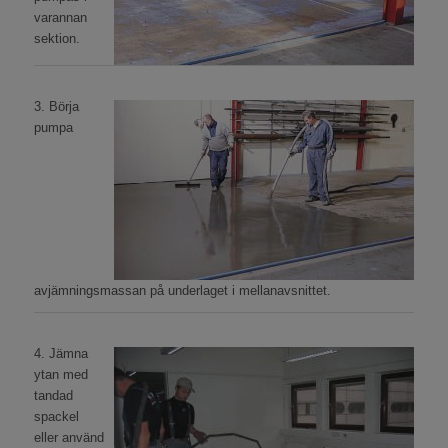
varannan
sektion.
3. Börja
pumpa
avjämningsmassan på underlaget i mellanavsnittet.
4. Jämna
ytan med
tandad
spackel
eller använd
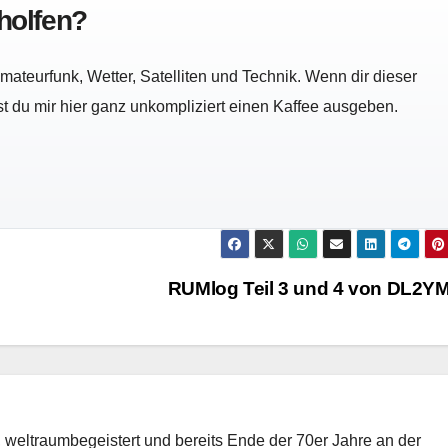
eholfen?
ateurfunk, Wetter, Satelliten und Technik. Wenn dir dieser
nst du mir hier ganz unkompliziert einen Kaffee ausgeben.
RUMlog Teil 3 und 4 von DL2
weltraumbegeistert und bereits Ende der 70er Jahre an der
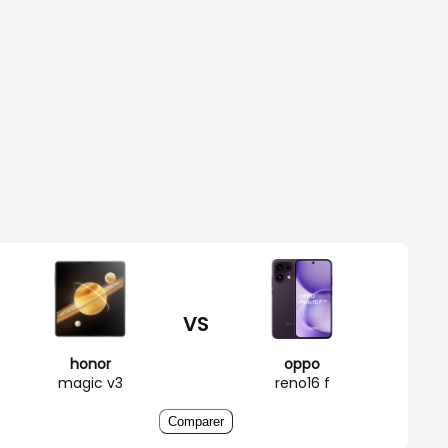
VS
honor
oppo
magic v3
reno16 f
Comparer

☆ ☆ ☆ ☆ ☆ ☆ ☆

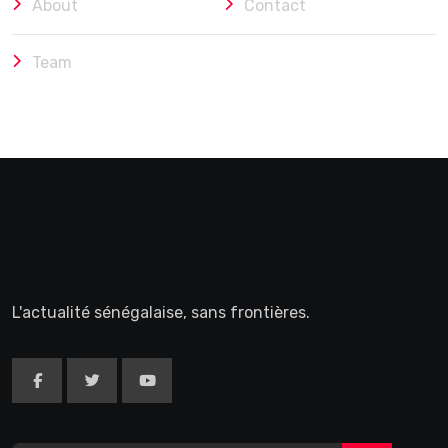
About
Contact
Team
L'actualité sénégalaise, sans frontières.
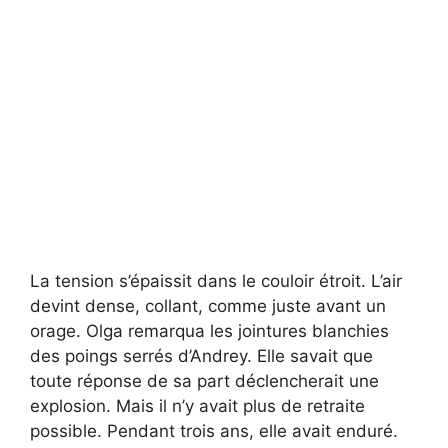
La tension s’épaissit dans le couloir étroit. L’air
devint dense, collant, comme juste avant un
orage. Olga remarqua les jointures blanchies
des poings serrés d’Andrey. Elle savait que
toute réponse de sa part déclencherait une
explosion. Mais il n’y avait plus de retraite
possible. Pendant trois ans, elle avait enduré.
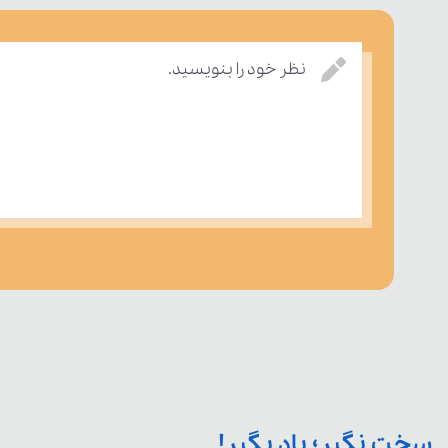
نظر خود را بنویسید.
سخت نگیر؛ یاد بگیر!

☆ ☆ ☆ ☆ ☆ ☆ ☆

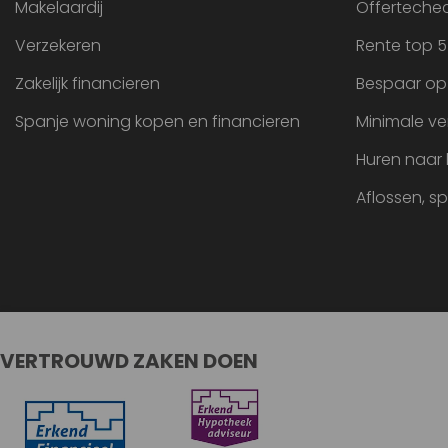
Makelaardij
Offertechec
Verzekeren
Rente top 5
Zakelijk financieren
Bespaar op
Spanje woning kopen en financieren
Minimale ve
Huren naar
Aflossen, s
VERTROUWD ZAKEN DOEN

☆ ☆ ☆ ☆ ☆ ☆ ☆

**Exercise instructions**
Look above for the line holding "Rente top 5" and the line holding "VERTROUWD ZAKEN DOEN". Retype both, and every line between them, word for word and nothing else.

**Result below**
Rente top 5
Zakelijk financieren
Bespaar op
Spanje woning kopen en financieren
Minimale ve
Huren naar
Aflossen, s
VERTROUWD ZAKEN DOEN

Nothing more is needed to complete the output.